What is “The Machine” and how does it affect our day-to-day lives? SFU undergraduates tackled this question using various creative approaches at the Faculty of Communication, Art and Technology’s (FCAT) fourth annual Undergraduate Conference, held on Mar. 5 at the Goldcorp Centre for the Arts.
Open to students from the School of Contemporary Arts (SCA), Communications (CMNS), and Interactive Arts and Technology (SIAT), the conference showcased papers, installations, and performances based on the theme of “The Machine.”
Undergraduate students had unlicensed freedom to submit a proposal based on their interpretation of what “The Machine” could mean, as long as it was based on academic research. The submissions were subcategorized into three genres: Security, Patterns, and Reflection.
SFU President Andrew Petter and vice president, academic and provost Jon Driver both made appearances at the conference. Driver spoke of the event as an “experience of refined and genuine” presentations. He also discussed the “distinguishing features of SFU,” which, as “innovative education, cutting edge research and community outreach,” are utilized in building significant knowledge and insight for the students.
Driver also took the opportunity to congratulate the participating students directly for “all they have achieved and all they will achieve.”
Many presenters had notable and interesting concepts, which intrigued their peers, instructors, and any curious attendees. SIAT students Justin Chan, Jong Won I’m, Kateryna Jones, Bobby Soetarto and Bianca Zhu created an Interactive Projectional Environment which challenged the way people view their surrounding environment.

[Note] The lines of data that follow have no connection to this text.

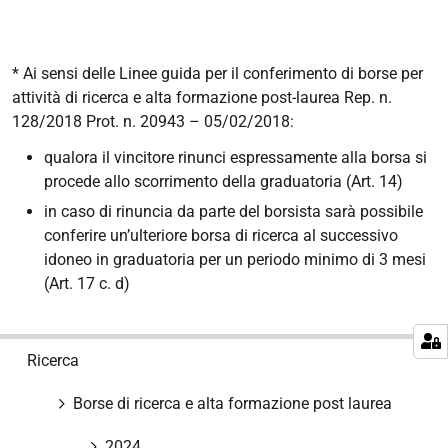
* Ai sensi delle Linee guida per il conferimento di borse per
attività di ricerca e alta formazione post-laurea Rep. n.
128/2018 Prot. n. 20943 – 05/02/2018:
qualora il vincitore rinunci espressamente alla borsa si
procede allo scorrimento della graduatoria (Art. 14)
in caso di rinuncia da parte del borsista sarà possibile
conferire un’ulteriore borsa di ricerca al successivo
idoneo in graduatoria per un periodo minimo di 3 mesi
(Art. 17 c. d)
N
Ricerca
a
v
Borse di ricerca e alta formazione post laurea
i
g
2024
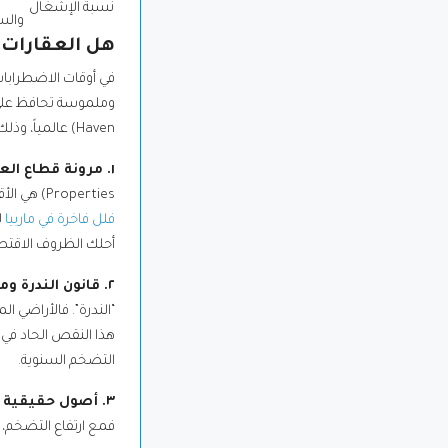
نسبة الإشغال
والس
هل العقارات 
في أوقات الاضطرابات 
Haven) عالمياً، وذلك لعدة أسباب استراتيجية:
١. مرونة قطاع العقارات الفاخرة (Premium Asset Resilience)
Properties) هي الأقل تأثراً بالأزمات مقارنة بالعقارات العادية أو أسواق الأسهم المتقلبة. فالأفراد ذوو الملاءة المالية المرتفعة الذين يستهدفون
فلل فاخرة في ماربيا
ل
أحلك الظروف الاقتصا
٢. قانون الندرة ومحدودية المعروض (The Law of Scarcity)
هذا النقص الحاد في ا
التضخم السنوية.
٣. أصول حقيقية تدرّ دخلاً متنامياً
فمع ارتفاع التضخم، ت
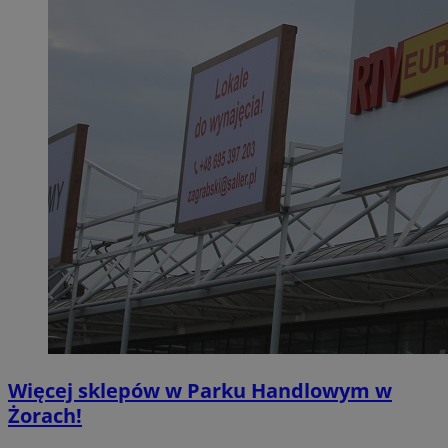
Więcej sklepów w Parku Handlowym w
Żorach!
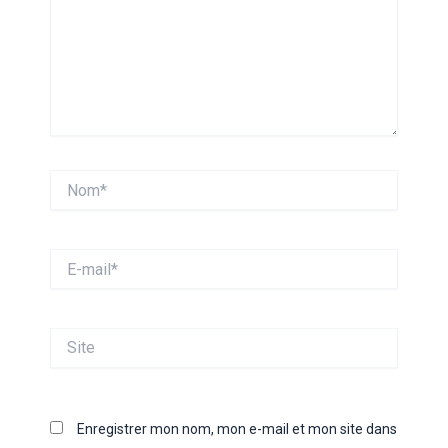
Nom*
E-
mail*
Site
Enregistrer mon nom, mon e-mail et mon site dans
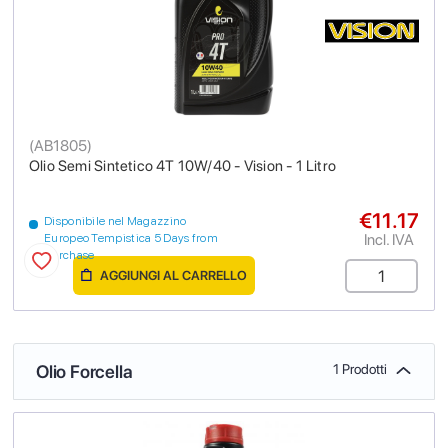
(
AB1805
)
Olio Semi Sintetico 4T 10W/40 - Vision - 1 Litro
€11.17
Disponibile nel Magazzino
Incl. IVA
Europeo Tempistica 5 Days from
purchase
AGGIUNGI AL CARRELLO
Olio Forcella
1 Prodotti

They used “‘The Machine’ that we use everyday — the computer — to encourage people to acknowledge their environment and consider the implications of high technology in our world.
Two other SIAT students, Lam Kwan and David Yang Li, presented “an advanced mind-controlled robot called IRobo.” IRobo aims to aid the disabled, helping them to “experience a richer life and be a part of the community again.” Furthermore, the project “explores the idea of an advanced mind-controlled robot that allows the user to live in an idealized form.”
By contrasting the positive and negative aspects of such a device through their video, the team explored the ideas that arise from frequent use and control of machines and technology.
SCA student Alex Stursberg created a two-part sculptural work entitled “The Political Economy of Painting,” which “considers the relationship of art-making and labour, while reflecting on manufacturing, industry, and the economics of art.” Stursberg said that, as an art assistant, he sees this “other end of the creation process” after the painting is finished.
The “waste material” used in the structure, such as paint tubes, represented the other end of the industry. By comparing the labour structure, he scrutinized this machine as being a societal representation. As the forces of labour shift, as the way with which society relates to work changes, so does the machine we fit into.
Beth Padfield, program coordinator, was excited by the day’s interdisciplinary efforts. She mentioned this conference as a way of getting different faculties together, working for similar interests, and developing a fascination for technology and society.
In the end, Padfield felt the conference’s greatest success was the collaboration of creativity and critical thinking, all because it “got [the students] in the same room so they can start talking to one another.”